Background: Mannose-binding lectin (MBL) is part of the lectin pathway of complement activation against various pathogens; however, its role in innate immune responses against HIV-1 infection in children is unknown.
Objective: This study evaluated the effects of mannose-binding lectin-2 (MBL2) alleles on HIV-1 disease progression and central nervous system (CNS) impairment in children.
Methods: A cohort of 1037 HIV-1-infected children enrolled in Pediatrics AIDS Clinical Trial Group protocols P152 and P300 before the availability of effective antiretroviral therapy was genotyped for MBL2 and evaluated for disease progression.
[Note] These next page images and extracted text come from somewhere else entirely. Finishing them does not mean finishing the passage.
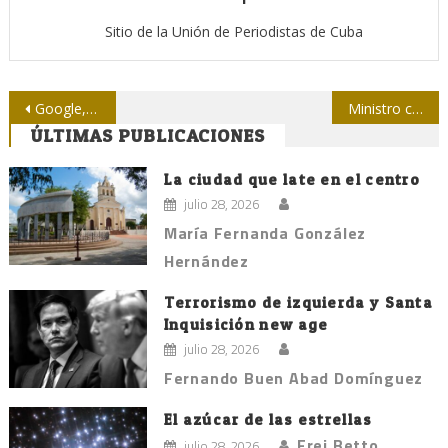
Sitio de la Unión de Periodistas de Cuba
Navegación
Google, el buscador que vende tu vida privada
Ministro cubano en conferencia de prensa: Las medidas contra el bloqueo son positivas, pero aún insuficientes
ÚLTIMAS PUBLICACIONES
de
entradas
La ciudad que late en el centro
julio 28, 2026
María Fernanda González
Hernández
Terrorismo de izquierda y Santa
Inquisición new age
julio 28, 2026
Fernando Buen Abad Domínguez
El azúcar de las estrellas
Frei Betto
julio 28, 2026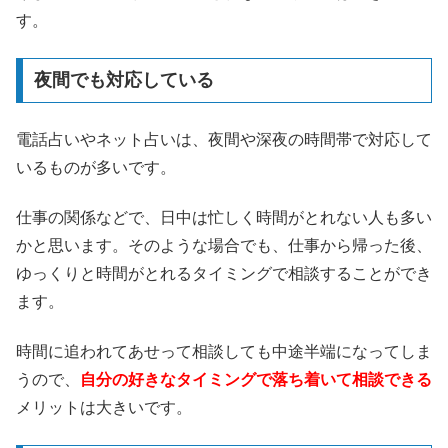
す。
夜間でも対応している
電話占いやネット占いは、夜間や深夜の時間帯で対応して
いるものが多いです。
仕事の関係などで、日中は忙しく時間がとれない人も多い
かと思います。そのような場合でも、仕事から帰った後、
ゆっくりと時間がとれるタイミングで相談することができ
ます。
時間に追われてあせって相談しても中途半端になってしま
うので、
自分の好きなタイミングで落ち着いて相談できる
メリットは大きいです。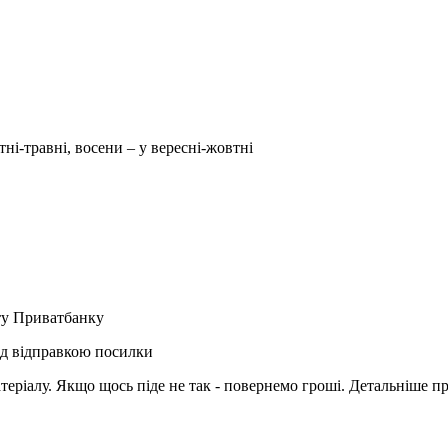
тні-травні, восени – у вересні-жовтні
рту Приватбанку
ед відправкою посилки
матеріалу. Якщо щось піде не так - повернемо гроші. Детальніше п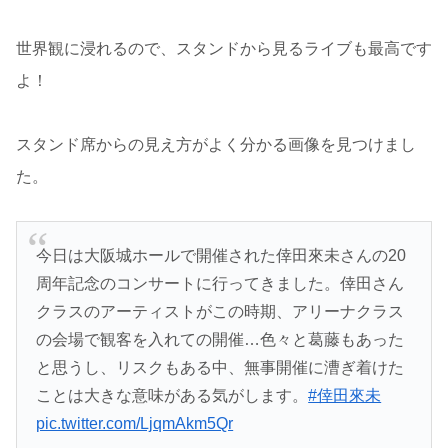
世界観に浸れるので、スタンドから見るライブも最高です
よ！
スタンド席からの見え方がよく分かる画像を見つけまし
た。
今日は大阪城ホールで開催された倖田來未さんの20
周年記念のコンサートに行ってきました。倖田さん
クラスのアーティストがこの時期、アリーナクラス
の会場で観客を入れての開催…色々と葛藤もあった
と思うし、リスクもある中、無事開催に漕ぎ着けた
ことは大きな意味がある気がします。
#倖田來未
pic.twitter.com/LjqmAkm5Qr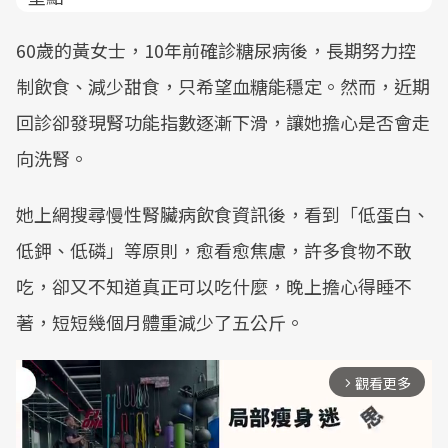
60歲的黃女士，10年前確診糖尿病後，長期努力控
制飲食、減少甜食，只希望血糖能穩定。然而，近期
回診卻發現腎功能指數逐漸下滑，讓她擔心是否會走
向洗腎。
她上網搜尋慢性腎臟病飲食資訊後，看到「低蛋白、
低鉀、低磷」等原則，愈看愈焦慮，許多食物不敢
吃，卻又不知道真正可以吃什麼，晚上擔心得睡不
著，短短幾個月體重減少了五公斤。
觀看更多
arrow_forward_ios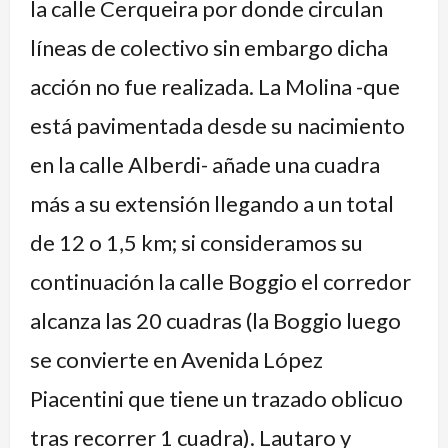
la calle Cerqueira por donde circulan
líneas de colectivo sin embargo dicha
acción no fue realizada. La Molina -que
está pavimentada desde su nacimiento
en la calle Alberdi- añade una cuadra
más a su extensión llegando a un total
de 12 o 1,5 km; si consideramos su
continuación la calle Boggio el corredor
alcanza las 20 cuadras (la Boggio luego
se convierte en Avenida López
Piacentini que tiene un trazado oblicuo
tras recorrer 1 cuadra). Lautaro y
Results: Children with the homozygous variant MBL2-O/O genotype were more likely to experience rapid disease progression and CNS impairment than those with the wild-type AA genotype. The effects were predominantly observed in children younger than 2 years. In unadjusted Cox proportional hazards models, children younger than 2 years with MBL2-O/O experienced more rapid disease progression (O/O vs AA: relative hazard [RH], 1.54; 95% CI, 1.07-2.22; P = .02; O/O vs A/O: RH, 2.28; 95% CI, 1.09-4.79; P = .029). Similarly, children with MBL2-O/O were more likely to experience rapid progression to CNS impairment (O/O vs A/A: RH, 2.78; 95% CI, 1.06-2.69, P = .027; O/O vs A/O: RH, 1.69; 95% CI, 1.07-7.21; P = .035). The effects remained significant after adjustment for CD4(+) lymphocyte count, plasma HIV-1 RNA, and other genotypes.
Conclusions: MBL2-O/O genotypes, which result in lower expression of MBL, are associated with more rapid HIV-1-related disease progression, including CNS impairment, predominantly in children younger than 2 years. These data suggest that MBL2 variants are associated with altered HIV-1 disease progression, particularly in young children.